Creating the feeling of a past world. Photography Nick Rochowski

I want you to imagine a museum space without any written printed words. No text labels, exhibition panels or descriptive captions. If you are in the business of making exhibitions, you might think it’s a radical idea, or at least a very impractical one. But the process of coming up with alternative ways to encourage audiences to understand and feel could force us to be more creative when making experiential spaces. It could drive us to make spaces that better cater for people whose learning preferences are more geared towards experiencing, listening, doing and seeing, and that don’t interrupt people’s experiential flow with panels and labels that you feel you should probably stop and read.

Explore without the interruption of labels. Dove Cottage, Wordsworth Grasmere. Photography Gardner Gareth

To convey ideas and understanding, and to stimulate responses, we would have to use other types of media and interpretive solutions. Scenic graphics, set works, theatricality, images, sound and AV can create atmosphere, but can also play an important part in getting across vital information. Say, for example, that we want people who come to an exhibition to appreciate that the place we today call Britain ­has not always been what we see today. During its deep past, going back hundreds of thousands of years, it was often radically different. Without using any text, we can conjure up an idea of these worlds by using scenic graphics, reconstruction images, set works, CGI footage, film and sound to set the scene of a different time. This set up is both atmospheric and immersive, but can also work hard to get content across by visually communicating what Britain was like in this deep past. Climate and landscape shift and change over time, sometimes dramatically. Sometimes it was incredibly cold, with large ice sheets covering most of the land, at other times, it was much warmer with lions and other exotic (at least to us today) animals roaming the land. Printed or projected maps show us that the shape of this island has changed constantly. Sometimes it wasn’t even an island. Images, sounds, audio descriptions and diagrams interpret collections and give them meaning and context.

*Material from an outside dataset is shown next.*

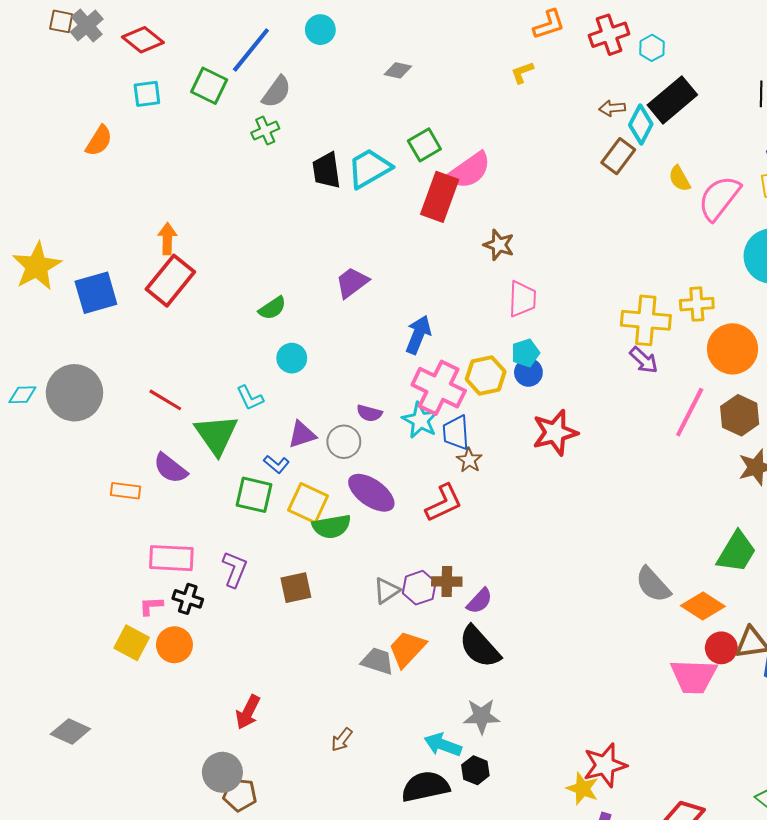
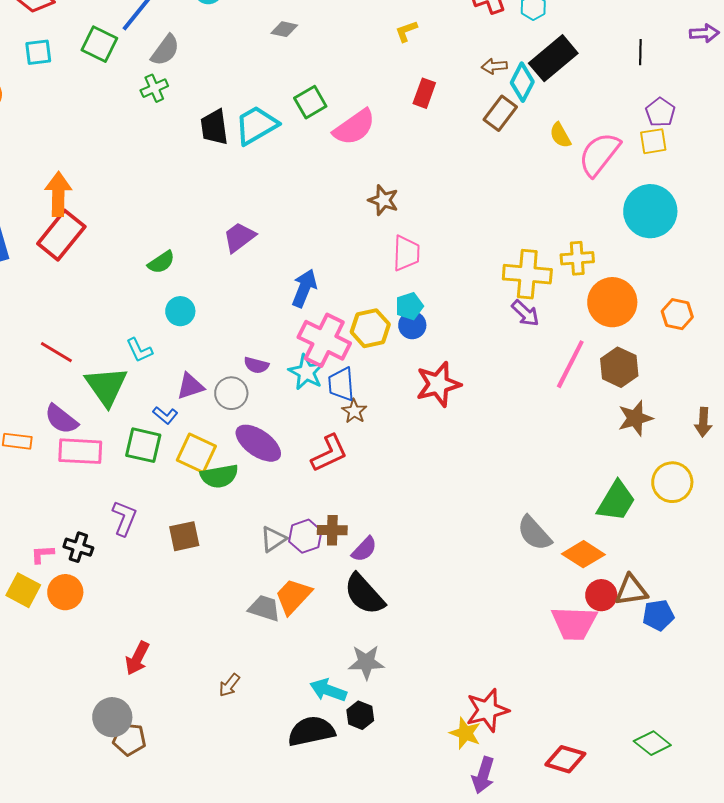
red rectangle: (440, 197) -> (424, 93), moved, size x0.6
orange arrow: (167, 239) -> (58, 194), size x1.4
pink rectangle: (171, 558) -> (80, 451), moved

The process of making interpretive spaces without information text would most likely lead us to create a very different kind of space. One that borrows from theatre and performance design, and that is more geared towards evoking emotion, encouraging us, even forcing us, to explore with all our senses, where design plays an important role in choregraphing an intuitive journey, naturally guiding us and directing our attention.

Explore without the interruption of labels. Dove Cottage, Wordsworth Grasmere. Photography Gardner Gareth

We recently worked with Wordsworth Grasmere to transform Dove Cottage, the former home of Romantic poet William Wordsworth. During the years he lived here with his young family, he wrote some of his most well-known and celebrated poetry. When you step into the cottage today, it feels incredibly special and we wanted to capture this feeling, creating an environment to be experienced, that evoked the feeling of an intimate lived-in home.  Interpretive labels or panels would only break this magic.

Before you enter, a film starts to paint a picture – you know who lived here and get a sense of their lives. Throughout the cottage, you discover subtle clusters of things, fragments that speak of ordinary human experiences. A few crumbs on a plate, a nearly empty cup of tea, an open book left on a bed. A guide is present, but also lets you explore on your own. You hear fragments of sounds, as if coming from the next room or from outside – children playing or muffled conversations with a neighbour. You don’t need the printed words to understand what’s going on in here, nor do you need to understand absolutely everything that is around you to appreciate the value of the place.

So when you sit down to plan your next exhibition or interpretive museum project, perhaps consider whether you should abandon the text. It could drive you to come up with some exciting creative solutions.